I bet you have a bridge to sell me, too.

North Carolina has a bit of a problem with its state crime lab. Turns out that crime lab had a couple of analysts who were lacking in the integrity department. They overstated blood evidence, falsely reported it, or just flat omitted it. In dozens of cases. Two FBI agents trying to unravel the mess identified 230 cases possibly affected,  including 3 in which executions have already happened. 165 of those cases resulted in convictions.

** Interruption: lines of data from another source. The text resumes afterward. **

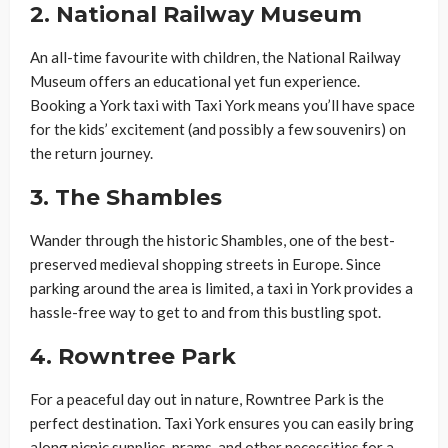
2.
National Railway Museum
An all-time favourite with children, the National Railway
Museum offers an educational yet fun experience.
Booking a York taxi with Taxi York means you’ll have space
for the kids’ excitement (and possibly a few souvenirs) on
the return journey.
3.
The Shambles
Wander through the historic Shambles, one of the best-
preserved medieval shopping streets in Europe. Since
parking around the area is limited, a taxi in York provides a
hassle-free way to get to and from this bustling spot.
4.
Rowntree Park
For a peaceful day out in nature, Rowntree Park is the
perfect destination. Taxi York ensures you can easily bring
along picnic supplies, prams, and other necessities for a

The Attorney General of North Carolina appeared to take the problem seriously and asked for someone to take a new look at those convictions. How nice to see the state's highest prosecutor taking a serious look at cases that raise valid concerns that defendants were wrongly convicted. It's a sign of integrity, of truly living up to the prosecutorial ideal of seeking justice, not just convictions. Maybe we have found the next Craig Watkins, the Dallas County District Attorney who has led the most impressive wrongful conviction review in the nation. I'm sure the AG of NC has found a respectable, impartial individual or group to review these 165 convictions.

Or not.

Attorney General Roy Cooper asked the North Carolina Conference of District Attorneys to review the cases. He could have asked retired judges to do the review. Or out-of-state attorneys. Or put together a commission representing a cross-section of the criminal justice system, including a few prosecutors, a retired judge, and *gasp* even a defense attorney or two. Heck, he could even have farmed out the cases to district attorneys around the state, making sure that none were reviewing cases they had been personally involved in. But, no, he asked the prosecutors' professional association to do it. Yep. I'm sure they were entirely impartial and not at all predisposed to find all those convictions were sound. I'm sure a professional association of prosecutors wouldn't be inclined at all to circle the wagons and find their colleagues only ever convicted the right guys.

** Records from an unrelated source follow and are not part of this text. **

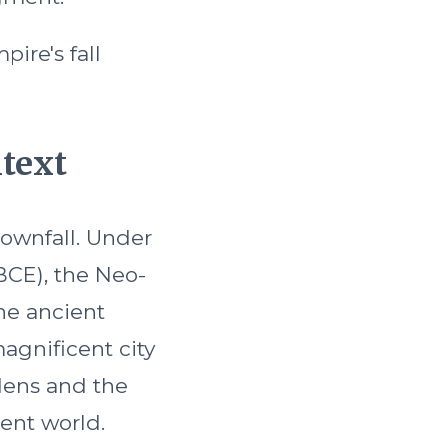
pire's fall
ntext
downfall. Under
BCE), the Neo-
he ancient
agnificent city
dens and the
ent world.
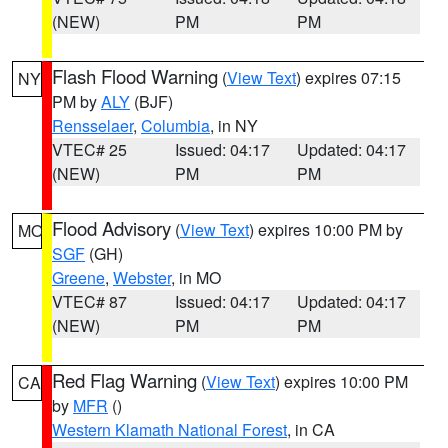
(NEW)
PM
PM
Flash Flood Warning
(
View Text
) expires 07:15
NY
PM by
ALY
(BJF)
Rensselaer
,
Columbia
, in NY
VTEC# 25
Issued: 04:17
Updated: 04:17
(NEW)
PM
PM
Flood Advisory
(
View Text
) expires 10:00 PM by
MO
SGF
(GH)
Greene
,
Webster
, in MO
VTEC# 87
Issued: 04:17
Updated: 04:17
(NEW)
PM
PM
Red Flag Warning
(
View Text
) expires 10:00 PM
CA
by
MFR
()
Western Klamath National Forest
, in CA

To be fair, though, they only found 147 of those convictions to be valid. They couldn't find the case files of the other 18. But those 147 that they could find all had "overwhelming" evidence of guilt. Every single one of them.

Forgive me if I don't find that reassurance terribly reassuring. I suspect the state's defense bar won't, either. It's just a little too convenient, unbelievably convenient, that of 147 convictions involving false or overstated blood evidence, not one single jury trial result would have been different without the problematic evidence. Having a little experience in what kind of evidence routinely comes in at trials and what prosecutors consider "overwhelming" evidence, I reject out of hand the claim that every single one of those 147 cases had overwhelming evidence even without the tainted evidence. It's just not possible. Would anyone take the Innocence Project at its word if they had conducted the review and found that all 147 convictions needed to be overturned? Of course not.

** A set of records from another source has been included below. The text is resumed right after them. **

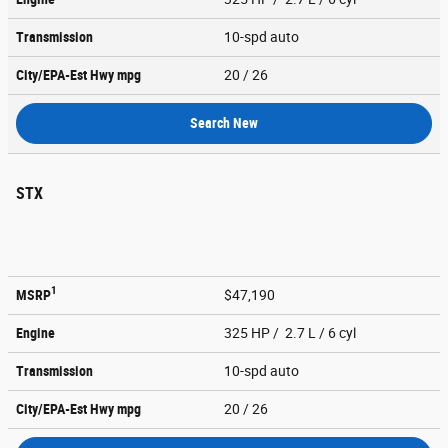
Transmission
10-spd auto
City/EPA-Est Hwy
mpg
20
/ 26
Search New
STX
1
MSRP
$47,190
Engine
325 HP / 2.7 L / 6 cyl
Transmission
10-spd auto
City/EPA-Est Hwy
mpg
20
/ 26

Surely AG Cooper and the Conference of District Attorneys don't really think they can sweep this mess under the rug like this.

3 comments:

Matt Brown said...

I suspect the people have already bought the bridge. Ain't nothing a good sweeping can't get under a big enough rug...

Jeff Gamso said...

I'm with Matt. Maybe if, say, the Governor said he didn't believe 147 out of 147 were not just righteous but overwhelmingly righteous, someone might pay attention.

But do they think they can sweep it under the rug? Absolutely. And they're probably right.

S said...

Come on, guys. I manage to write one semi-hopeful sentence on a day when optimism has felt awfully hard to come by and you've got to dash all my hopes? Within about an hour of me posting? ;)

I do know that my sister, a North Carolinian, isn't fooled. And based on the comments on that article, there are others like her. I just have to believe that the defense bar won't let this be the end of it.